Slashdot Mirror


Google's Search Appliance

An anonymous reader noted that Google is working on a Search Engine that you can install behind your corporate firewall for indexing your internal documents. It's a bit thin on information, but it looks like for as little (cough) as $20k, you can have your own google box. Not for everyone obviously ;)

10 of 250 comments (clear)

  1. article from C|Net here: by mESSDan · · Score: 4, Informative
    From C|Net.

    It's a little more indepth than the India times article.

    --

    -- Dan
  2. Ouch. Try HTDIG. by Kozz · · Score: 3, Informative

    Yes, quite CLEARLY it's only for those who've got some cash to blow. If you've got a modest-sized Intranet site, I would highly recommend htDig. I've installed and configured it in several places and it works like a charm. Best of all, it's GPLed! Sure, it doesn't have all the fancy matching algorithms used by Google, but it does a damned good job nonetheless.

    --
    I only post comments when someone on the internet is wrong.
  3. We're using it here...it rocks! by HRH+King+Lerxst · · Score: 4, Informative

    They just implemented this were I work, it's a vast improvement over what we had before. It even includes the cache and newsgroup features!!

    Two thumbs up!!

    --
    No one got beat up more often than the mimes of the old west!
  4. Re:Looking for a good internal search engine by pere · · Score: 3, Informative

    Try http://www.mnogosearch.org

    Brilliant search engine. It has parser for most file-formats (You can use pdf2txt to index your pdf-files). It even indexes your mp3's if you should happen to have some on your local net.

    Free (at least as in beer) for Unix. Binaries for Windows costs between $99 and $699.

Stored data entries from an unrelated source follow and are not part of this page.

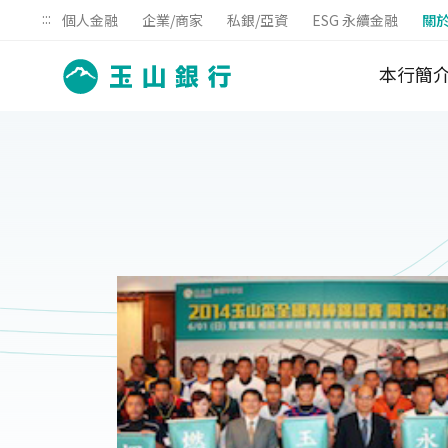
:::
個人金融
企業/商家
私銀/亞資
ESG 永續金融
關
本行簡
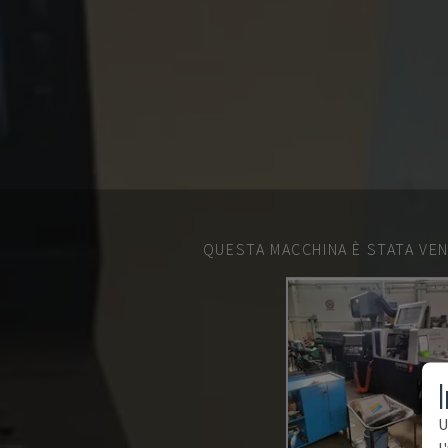
QUESTA MACCHINA È STATA VEN
I
U
l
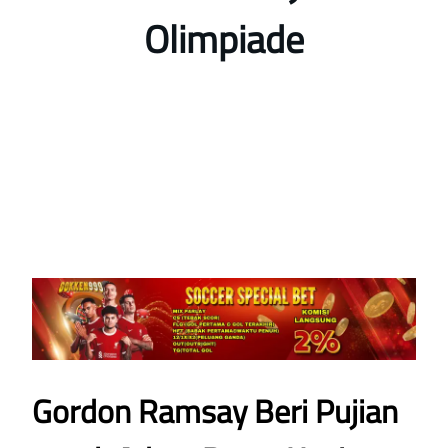
Olimpiade
Gordon Ramsay Beri Pujian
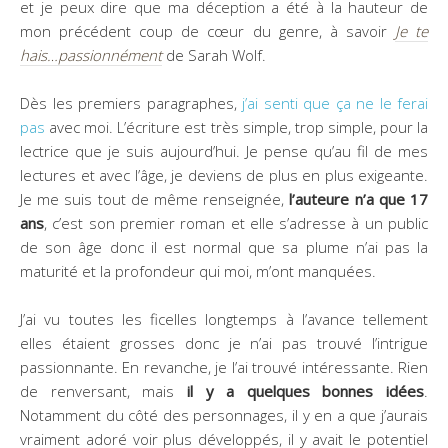
et je peux dire que ma déception a été à la hauteur de
mon précédent coup de cœur du genre, à savoir
Je te
hais…passionnément
de Sarah Wolf.
Dès les premiers paragraphes,
j’ai senti que ça ne le ferai
pas
avec moi. L’écriture est très simple, trop simple, pour la
lectrice que je suis aujourd’hui. Je pense qu’au fil de mes
lectures et avec l’âge, je deviens de plus en plus exigeante.
Je me suis tout de même renseignée,
l’auteure n’a que 17
ans
, c’est son premier roman et elle s’adresse à un public
de son âge donc il est normal que sa plume n’ai pas la
maturité et la profondeur qui moi, m’ont manquées.
J’ai vu toutes les ficelles longtemps à l’avance tellement
elles étaient grosses donc je n’ai pas trouvé l’intrigue
passionnante. En revanche, je l’ai trouvé intéressante. Rien
de renversant, mais
il y a quelques bonnes idées
.
Notamment du côté des personnages, il y en a que j’aurais
vraiment adoré voir plus développés, il y avait le potentiel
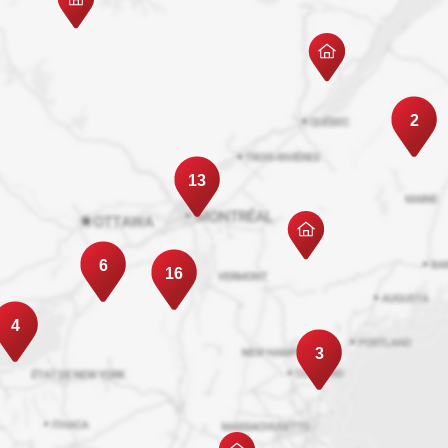
2
13
6
16
4
3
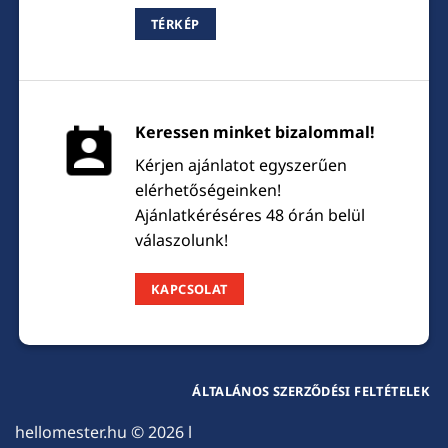
TÉRKÉP
Keressen minket bizalommal!
Kérjen ajánlatot egyszerűen
elérhetőségeinken!
Ajánlatkéréséres 48 órán belül
válaszolunk!
KAPCSOLAT
ÁLTALÁNOS SZERZŐDÉSI FELTÉTELEK
hellomester.hu
© 2026 l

  5. Re:Looking for a good internal search engine by richieb · · Score: 5, Informative
    Try htDig. It does all these things and is free software. I used it on a corporate intranet in the past. Not as good as Google, but you can't argue with the price.

    --
    ...richie - It is a good day to code.
  6. Re:Why Google Can Be So Expensive... by PoiBoy · · Score: 4, Informative

    Actually, I've seen interviews in some business magazines with their CEO. In fact, they are slightly profitable and have been for a few years.

    --
    Sig (appended to the end of comments you post, 120 chars)
  7. Re:Google enters this market at the right time by jeffehobbs · · Score: 3, Informative

    Google searches .doc files.

    http://www.google.com/help/faq_filetypes.html

    1. What file types are returned in a Google search? There are 12 main file types searched by Google in addition to standard web formatted documents in HTML. The most common formats are PDF, PostScript, Microsoft Office formats:

    Adobe Portable Document Format (pdf)

    Adobe PostScript (ps)

    Lotus 1-2-3 (wk1, wk2, wk3, wk4, wk5, wki, wks, wku)

    Lotus WordPro (lwp)

    MacWrite (mw)

    Microsoft Excel (xls)

    Microsoft PowerPoint (ppt)

    Microsoft Word (doc)

    Microsoft Works (wks, wps, wdb)

    Microsoft Write (wri)

    Rich Text Format (rtf)

    Text (ans, txt) ~jeff

  8. Re:Didn't we know this all along? by neonstz · · Score: 3, Informative

    If you read the entire article you would know that there are two versions for sale, one small $20k box which can index up to 150,000 documents, and one "millions of millions" version which costs $250k.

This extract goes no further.